Patience. Lady Angela, tell me two things. Firstly, what on earth is this love that upsets everybody; and, secondly, how is it to be distinguished from insanity?

Angela. Poor blind child! Oh, forgive her, Eros! Why, love is of all passions the most essential! It is the embodiment of purity, the abstraction of refinement! It is the one unselfish emotion in this whirlpool of grasping greed!

Patience. Oh, dear, oh! (Beginning to cry.)

Angela. Why are you crying?

Patience. To think that I have lived all these years without having experienced this ennobling and unselfish passion! Why, what a wicked girl I must be! For it is unselfish, isn't it?

Angela. Absolutely! Love that is tainted with selfishness is no love. Oh, try, try, try to love! It really isn't difficult if you give your whole mind to it.

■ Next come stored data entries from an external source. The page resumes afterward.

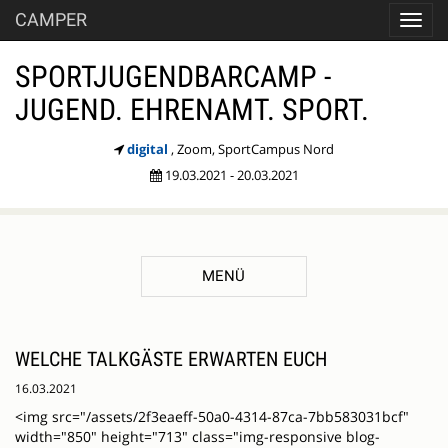
CAMPER
Toggl
navig
SPORTJUGENDBARCAMP -
JUGEND. EHRENAMT. SPORT.
digital
, Zoom, SportCampus Nord
19.03.2021 - 20.03.2021
MENÜ
WELCHE TALKGÄSTE ERWARTEN EUCH
16.03.2021
<img src="/assets/2f3eaeff-50a0-4314-87ca-7bb583031bcf"
width="850" height="713" class="img-responsive blog-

Patience. I'll set about it at once. I won't go to bed until I'm head over ears in love with somebody.

Angela. Noble girl! But is it possible that you have never loved anybody?

Patience. Yes, one.

Angela. Ah! Whom?

Patience. My great-aunt —

Angela. Great-aunts don't count.

Patience. Then there's nobody. At least — no, nobody. Not since I was a baby. But that doesn't count, I suppose.

Angela. I don't know. Tell me about it.